Like everyone else who saw the hurricane-spawned devastation in Louisiana, Mississippi, and Alabama, I was stunned by the sheer scale of the destruction. Of course, my heart went out to the victims, but as I watched the TV coverage, other thoughts also kept running through my head. As a resident of the hurricane-vulnerable part of the country, I was thinking what everyone on the Atlantic—from southern Virginia down to the Gulf coast—was probably thinking as they watched Katrina’s march up the Mississippi: “How long before something like that comes to my town?”
Which is why disaster recovery is on my mind.
I speak to large groups around the world, and when I get the chance, I like to ask the question, “How many of you have a disaster-recovery plan?” Typically, 20 to 40 percent of the crowd raises their hands. Next, I ask, “How many of you have ever gone in on a Saturday with a few new machines and a handful of CD-ROM discs and backup tapes to try it out?” Invariably, most of the hands go down, leaving perhaps 5 percent of the crowd with their hands up.
That always scares me. I once read that 99 percent of the wealth of the nation is stored in bits. Wipe out those bits, and you wipe out the wealth. Wipe out the wealth, and you wipe out the economy. But we needn’t talk about a national disaster. Think about what would happen to a business—large or small—that lost all its data. Lose the customer list, and the business instantly becomes a startup, all over again. Lose the bookkeeping information, and it has no idea who it’s paid or who needs to pay it. Facing such a disaster, most concerns would just fold their tents and steal off into the night. The “night” of unemployment, that is.
How about the individual? Imagine losing all your data. How would you do your taxes without your checkbook information? How would you recover your lost photos that exist only as JPGs on a now-dead hard disk?
Many people don’t bother setting up a disaster-recovery plan because it seems difficult. And sure, it’s possible to spend a ton of cash on a disaster-recovery scheme. But if you don’t have a disaster-recovery plan yet, here are a few thoughts.
First, of course, you need to back up your data. Everyone does that, at least (I hope) on their servers, so this advice isn’t groundbreaking.

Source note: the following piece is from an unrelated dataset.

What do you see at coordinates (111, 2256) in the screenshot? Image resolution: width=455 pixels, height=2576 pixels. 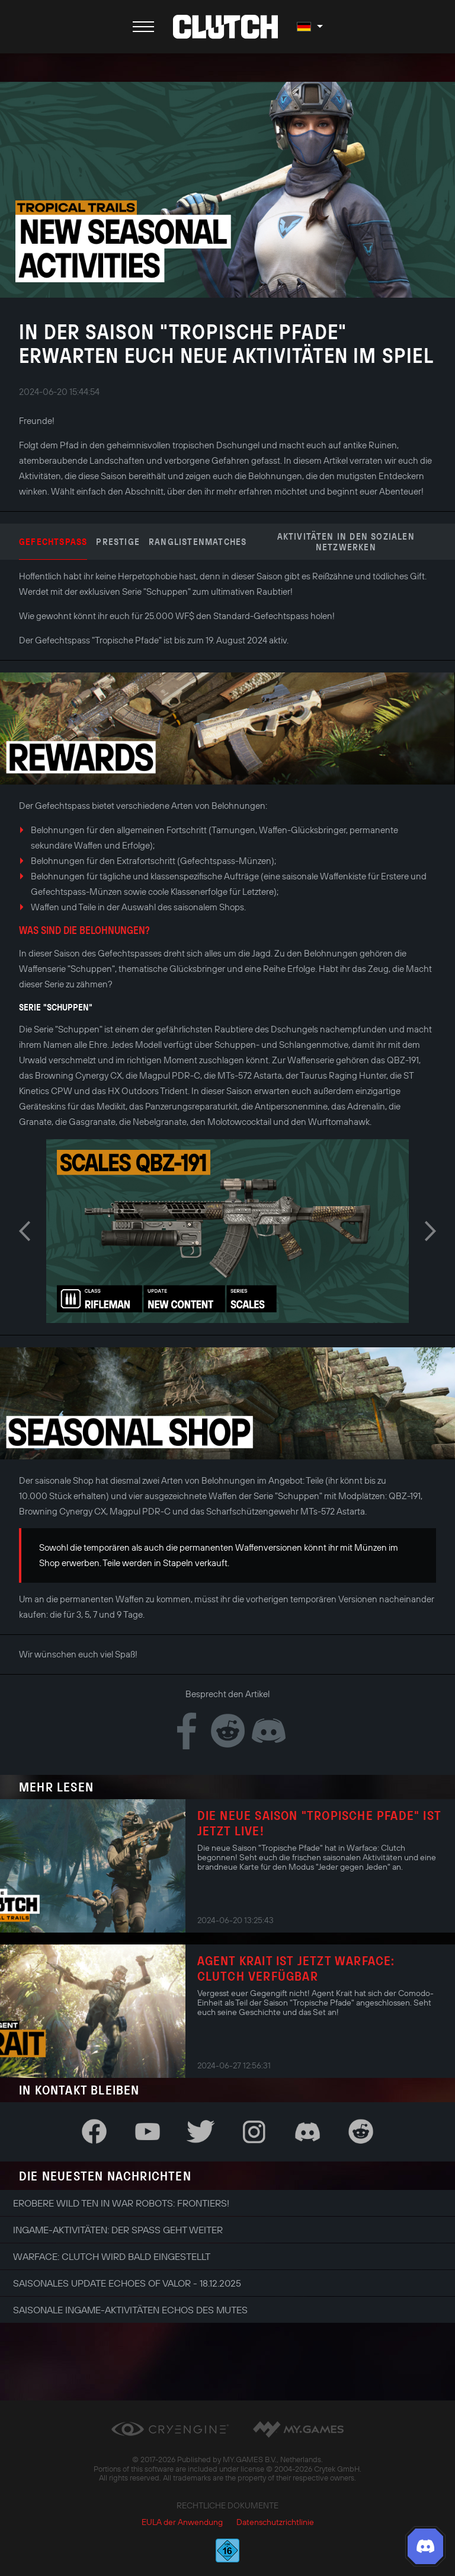 I see `Warface: Clutch wird bald eingestellt` at bounding box center [111, 2256].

But keep some of those backups somewhere else. You don’t need to rent space in a cave in Kentucky to store your offsite backup media. But think about taking a tape home once a week—provided your firm trusts you to do that sort of thing. If not, put a safe in a branch office and periodically ship backups to that location. Another suggestion is to grab an old laptop, put Windows Server 2003 or Windows 2000 Server on it, hook it up to DSL and a VPN connection, and make it a domain controller (DC). That way, if the office building falls into a hole in the earth, rebuilding AD will be much easier. Believe me, rebuilding an AD infrastructure with at least one remaining DC is much easier than doing it when all the DCs are destroyed. (Again, you’d have to have the trust of your company, and you’d have to worry about physical security if you did this.)
Second, test the backups now and then. You’d be surprised how difficult some backup systems are to use. Worse, they might be buggy. The backup software gets a lot of backup exercise, but not so much restoration exercise, so you might not find out it’s buggy with that aspect until it’s too late. I’m a huge fan of external USB or FireWire drives as repositories of extra, “just in case” backups. You can quickly walk them from machine to machine, collecting essential data, and when you’re done you’ve got data files that aren’t compressed in some bizarre format. They’re in regular old NTFS data structures.

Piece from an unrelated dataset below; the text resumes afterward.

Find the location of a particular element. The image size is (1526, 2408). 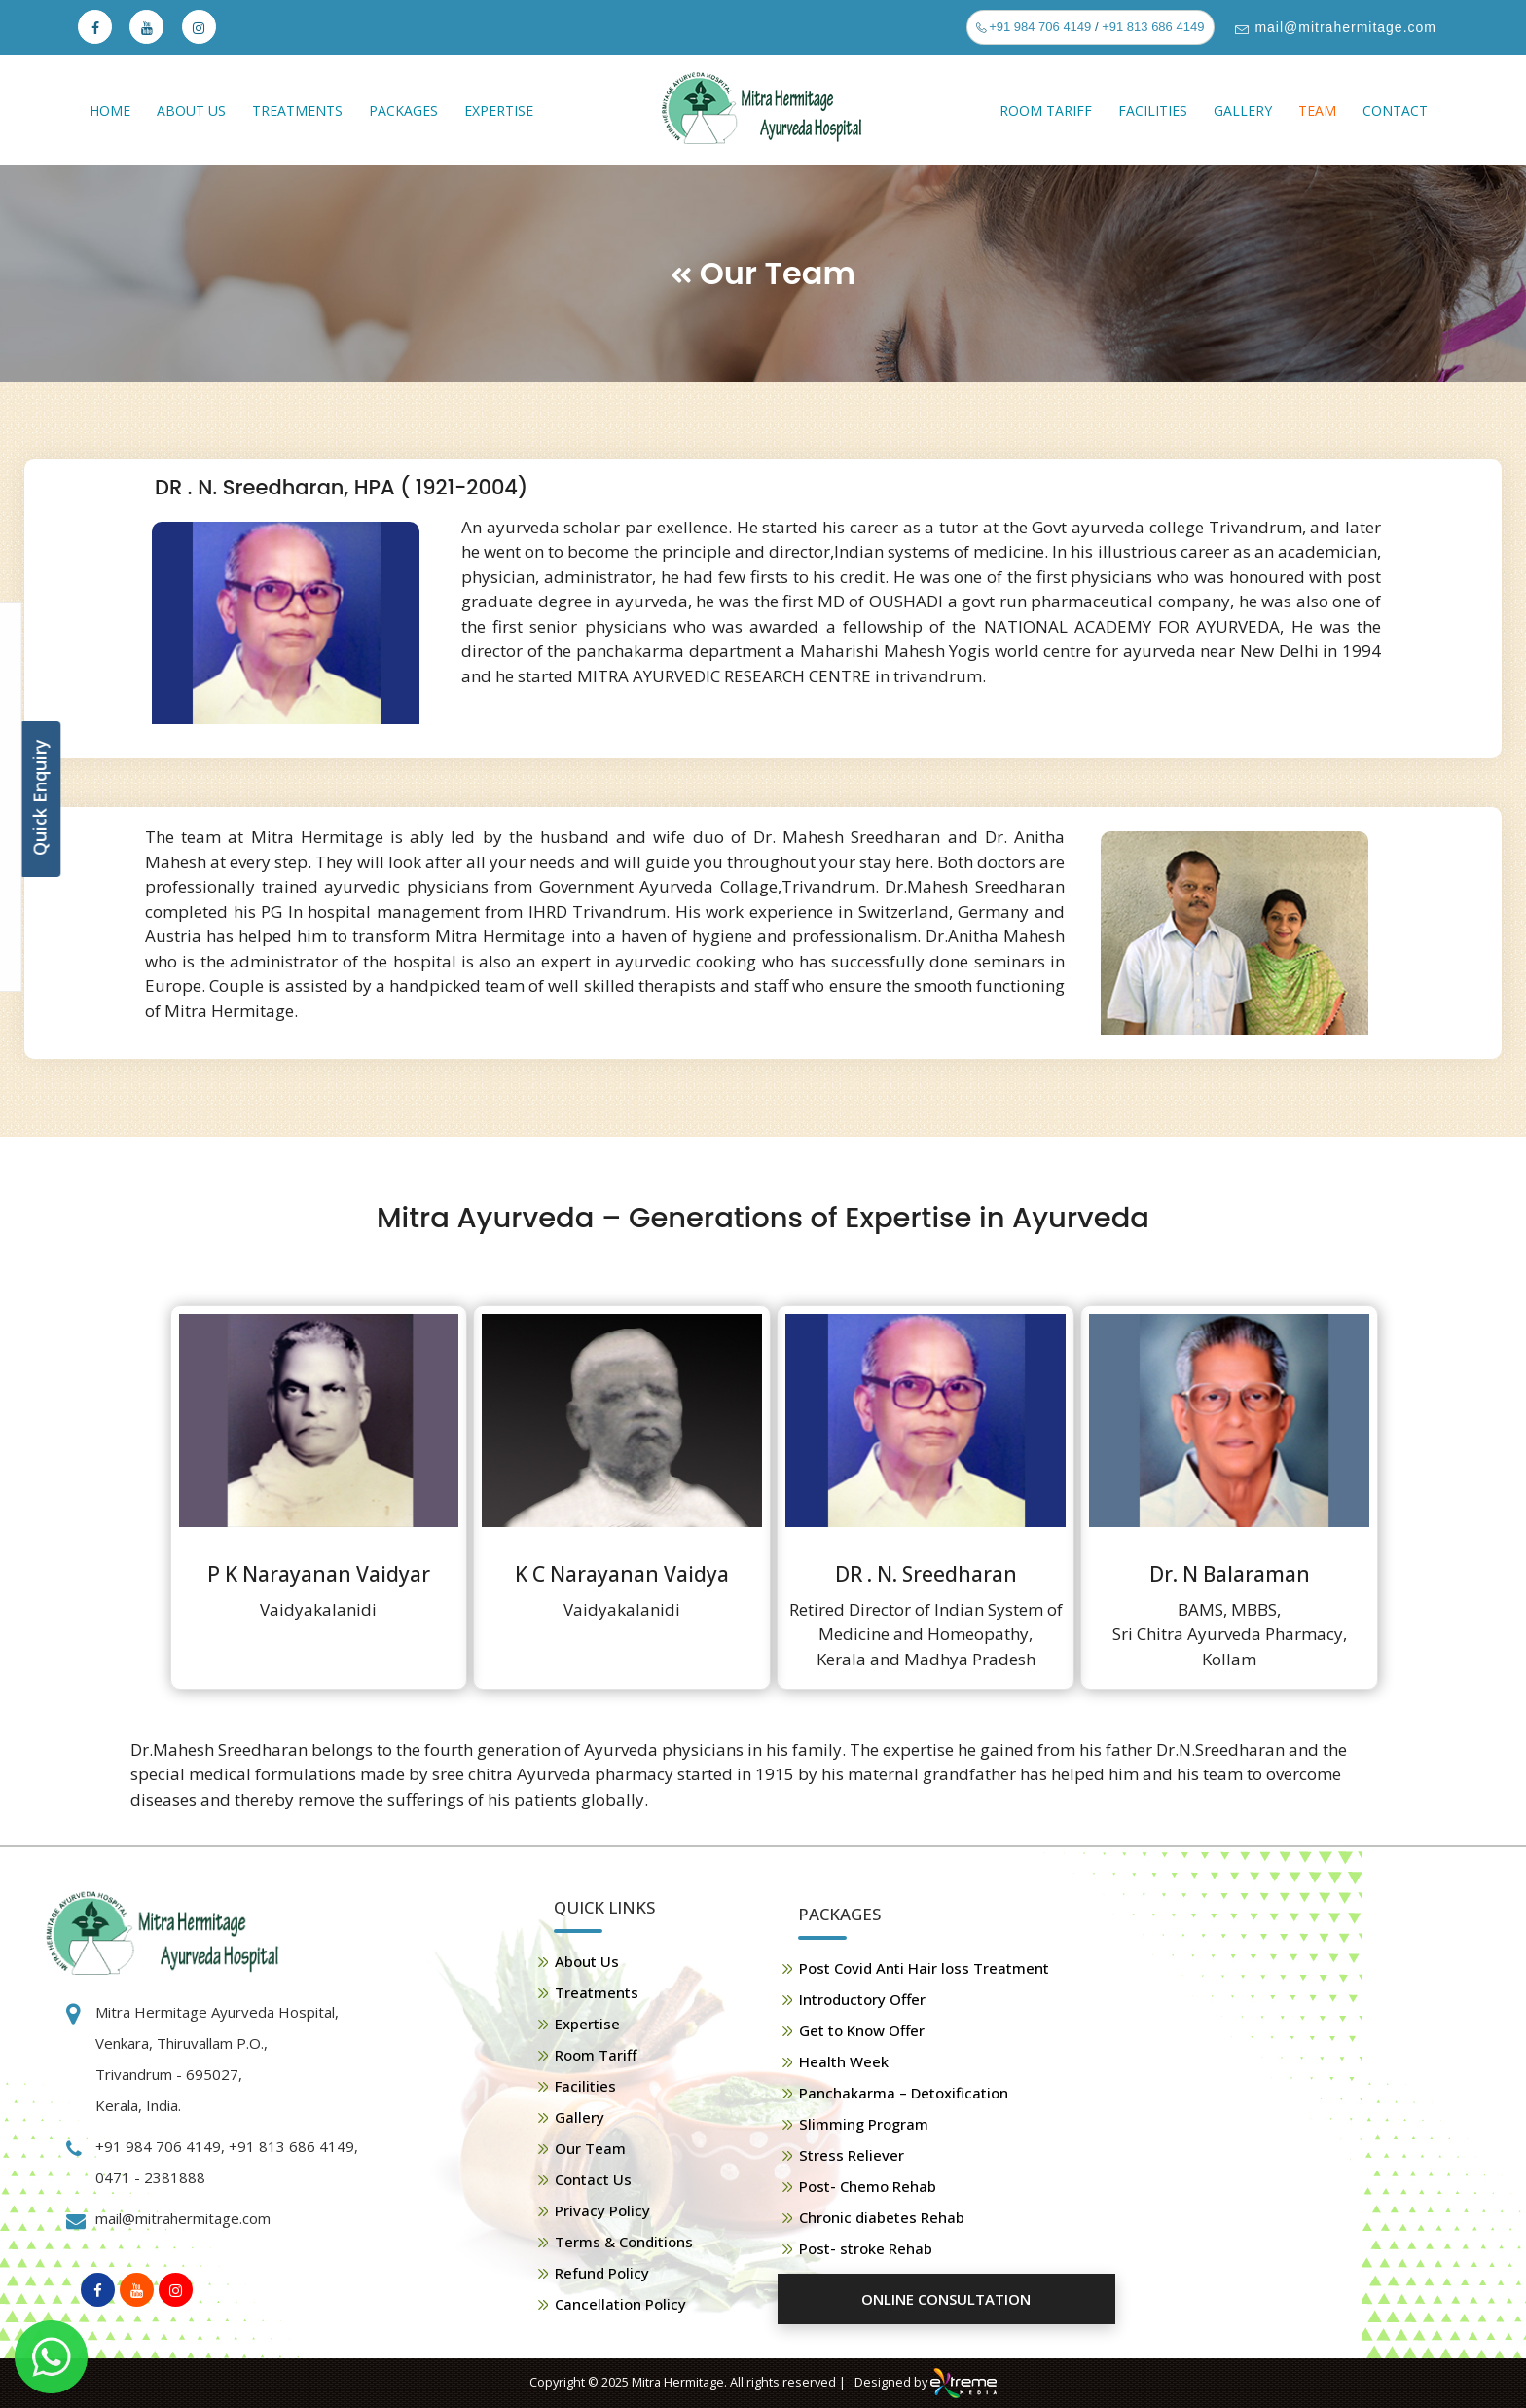

Cancellation Policy is located at coordinates (620, 2304).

Third, don’t think of a disaster as something that happens only to other people. Don’t think of it as a low-probability scenario. Sure, airliners crashing into buildings and category-4 hurricanes are horrible, unusual events. But roof leaks pouring water into server rooms aren’t terribly uncommon. Neither are squirrels crawling into tight spots and electrocuting themselves while taking out a power source, or clogging essential ventilation pipes. Well-intentioned administrators who think they’re formatting the hard disk on one server but accidentally formatting the hard disk on a different, critical server (“Dang, I always forget to check the lights on the KVM switch”) are, sadly, not rare.
Fourth, keep a “system change” notebook. When you installed Microsoft Exchange Server 2 years back, what questions did the Setup wizard ask, and how did you answer them? Better yet, get good at scripting installations, and build scripts to rebuild your systems. Try them out on virtual machines in VMWare. The snapshot feature is a great way to quickly test installation scripts. (You ask, “What about Virtual PC?” I’d love to suggest it, but the license forbids people from installing server OSs on Virtual PC virtual machines. It’s a shame.)
If your job responsibilities include the words “server” or “user,” you’ve got plenty on your plate. But go back and take a look at the pictures from the Mississippi coastal towns that took the Katrina storm surge right in the teeth. Imagine yourself in the shoes of the systems administrators from those towns, and think of how many of them are muttering, “I wish I’d set up and tested a good disaster-recovery plan.” And take some time to put together some anti-mutter insurance.
To my readers on the Gulf coast, I pray that you all came out in one piece, or have the good fortune to be able to put the pieces back together. Good luck to you all.